=== Section Start ===

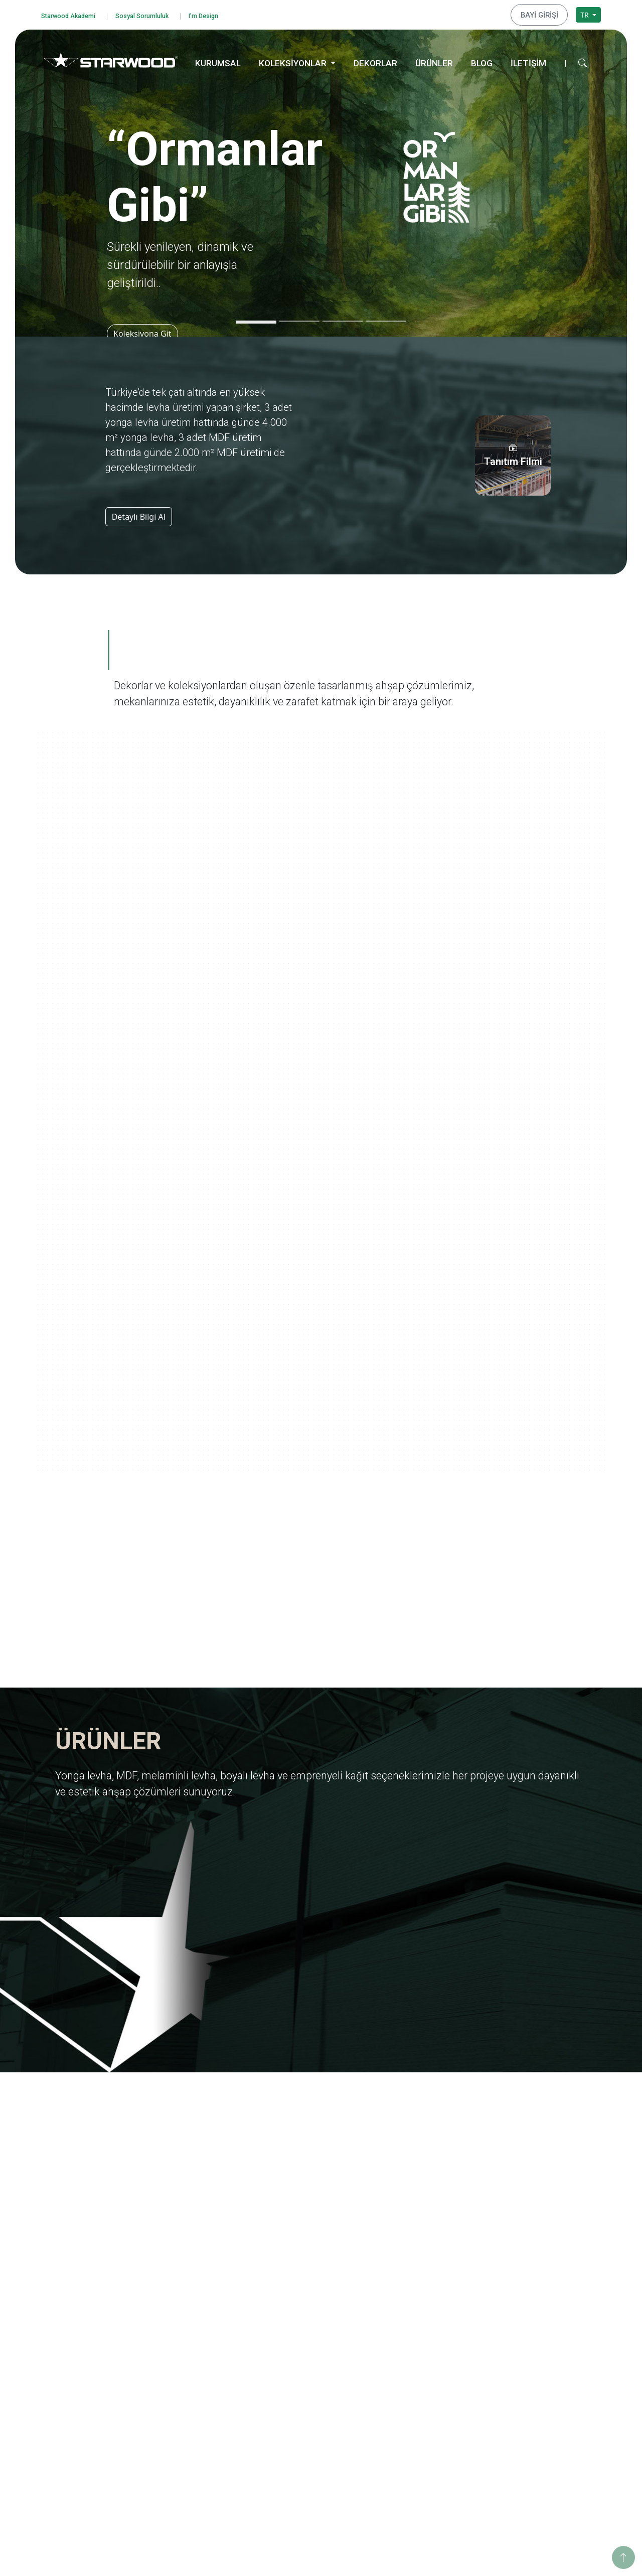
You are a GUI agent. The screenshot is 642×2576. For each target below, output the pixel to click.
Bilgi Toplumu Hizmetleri (92, 2396)
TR (585, 13)
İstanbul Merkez (533, 2442)
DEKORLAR (375, 61)
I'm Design (229, 14)
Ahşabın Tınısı (416, 2385)
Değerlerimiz (187, 2305)
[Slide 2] (299, 319)
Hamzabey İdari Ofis (540, 2415)
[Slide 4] (386, 319)
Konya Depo (527, 2469)
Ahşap (290, 2415)
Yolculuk (406, 2305)
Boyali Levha (300, 2332)
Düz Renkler (299, 2469)
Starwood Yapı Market (202, 2359)
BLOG (482, 61)
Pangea (405, 2345)
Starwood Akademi (73, 14)
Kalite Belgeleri (190, 2319)
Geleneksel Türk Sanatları (434, 2412)
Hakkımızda (185, 2292)
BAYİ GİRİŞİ (543, 14)
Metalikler (409, 2439)
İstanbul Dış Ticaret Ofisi (547, 2456)
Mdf (286, 2305)
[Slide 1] (256, 319)
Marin (403, 2332)
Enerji (516, 2319)
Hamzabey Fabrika (537, 2429)
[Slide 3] (343, 319)
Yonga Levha (301, 2292)
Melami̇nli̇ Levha (307, 2319)
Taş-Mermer (299, 2429)
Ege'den (406, 2319)
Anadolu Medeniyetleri (430, 2372)
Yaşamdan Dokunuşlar (430, 2399)
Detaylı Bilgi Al (139, 514)
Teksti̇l (290, 2456)
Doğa (402, 2359)
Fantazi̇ (291, 2442)
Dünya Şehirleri (418, 2452)
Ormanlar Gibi (416, 2292)
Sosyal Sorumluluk (158, 14)
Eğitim (517, 2292)
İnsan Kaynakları (193, 2385)
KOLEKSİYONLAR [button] (294, 61)
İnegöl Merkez (530, 2402)
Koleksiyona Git (145, 331)
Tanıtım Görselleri (195, 2372)
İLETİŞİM (528, 61)
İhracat (177, 2332)
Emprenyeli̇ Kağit (308, 2345)
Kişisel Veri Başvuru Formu (95, 2370)
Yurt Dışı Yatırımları (197, 2345)
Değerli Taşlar (415, 2426)
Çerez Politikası (77, 2383)
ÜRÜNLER (434, 61)
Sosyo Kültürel (530, 2332)
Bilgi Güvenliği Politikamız (94, 2330)
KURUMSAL (218, 61)
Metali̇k (292, 2482)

=== Section End ===

» **Problem description**:
Repeat verbatim the lines between the start of the data and the line containing "Starwood Akademi (73, 14)", both ends included, omitting all pictures.

» **Task output**:
You are a GUI agent. The screenshot is 642×2576. For each target below, output the pixel to click.
Bilgi Toplumu Hizmetleri (92, 2396)
TR (585, 13)
İstanbul Merkez (533, 2442)
DEKORLAR (375, 61)
I'm Design (229, 14)
Ahşabın Tınısı (416, 2385)
Değerlerimiz (187, 2305)
[Slide 2] (299, 319)
Hamzabey İdari Ofis (540, 2415)
[Slide 4] (386, 319)
Konya Depo (527, 2469)
Ahşap (290, 2415)
Yolculuk (406, 2305)
Boyali Levha (300, 2332)
Düz Renkler (299, 2469)
Starwood Yapı Market (202, 2359)
BLOG (482, 61)
Pangea (405, 2345)
Starwood Akademi (73, 14)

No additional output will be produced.